Das günstigste Angebot (Standardsoftware, rund CHF 14.0 Mio.) stammte von der späteren Beschwerdeführerin, das teuerste (Individualentwicklung, rund CHF 18.8 Mio.) von der Zuschlagsempfängerin. Den Zuschlag erhielt letztere, weil sie bei den qualitativen Kriterien deutlich besser abschnitt – namentlich beim Lösungsangebot (Z1, 50 %) und bei den projektbezogenen Kriterien (Z2, 20 %). Die drittplatzierte Beschwerdeführerin zog ans Verwaltungsgericht.
Wann müssen Mängel der Ausschreibungsunterlagen gerügt werden?
Bevor das Gericht die materiellen Rügen prüfte, hatte es eine wichtige prozessuale Frage zu klären: Können Rügen zur Preisbewertungsmethode überhaupt noch im Rahmen der Beschwerde gegen den Zuschlag vorgebracht werden, wenn die Ausschreibung selbst unangefochten blieb?
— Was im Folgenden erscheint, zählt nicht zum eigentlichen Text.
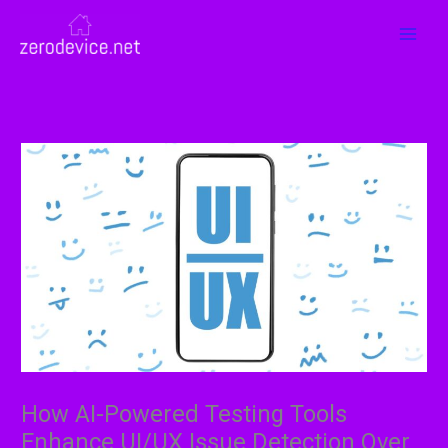
Skip
MAI
to
MEN
content
How AI-Powered Testing Tools
Enhance UI/UX Issue Detection Over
Die Ausschreibung und die Ausschreibungsunterlagen Präqualifikation blieben tatsächlich unangefochten. Die Gewichtung des Preises mit 20 % und die gleichzeitige Ausschreibung von Standardsoftware und Individualentwicklung waren damit nicht mehr angreifbar. Anders verhielt es sich jedoch mit der konkreten Methode der Preisbewertung, d.h. der Preiskurve: Diese hatte die Vergabestelle erst mit den Ausschreibungsunterlagen Angebotsanfrage bekannt gegeben – einem Dokument, das fast einen Monat nach der Einladung zur Offertstellung veröffentlicht wurde. Die Beschwerdefrist von 20 Tagen war zu diesem Zeitpunkt längst abgelaufen.
Das Gericht bestätigte deshalb: Stehen Ausschreibungsunterlagen ausnahmsweise nicht gleichzeitig mit der Ausschreibung zur Verfügung, können Mängel noch mit dem nächsten anfechtbaren Verfahrensakt – hier dem Zuschlag – geltend gemacht werden. Die Beschwerdeführerin durfte die Rügen zur Preiskurve damit rechtzeitig erheben (E. 7.3). Vergabestellen sind deshalb gut beraten, Ausschreibungsunterlagen inkl. der Bewertungsmethoden gleichzeitig mit der Ausschreibung zu publizieren. Wer dies nicht tut, verlängert faktisch das Anfechtungsfenster bis zum Zuschlag.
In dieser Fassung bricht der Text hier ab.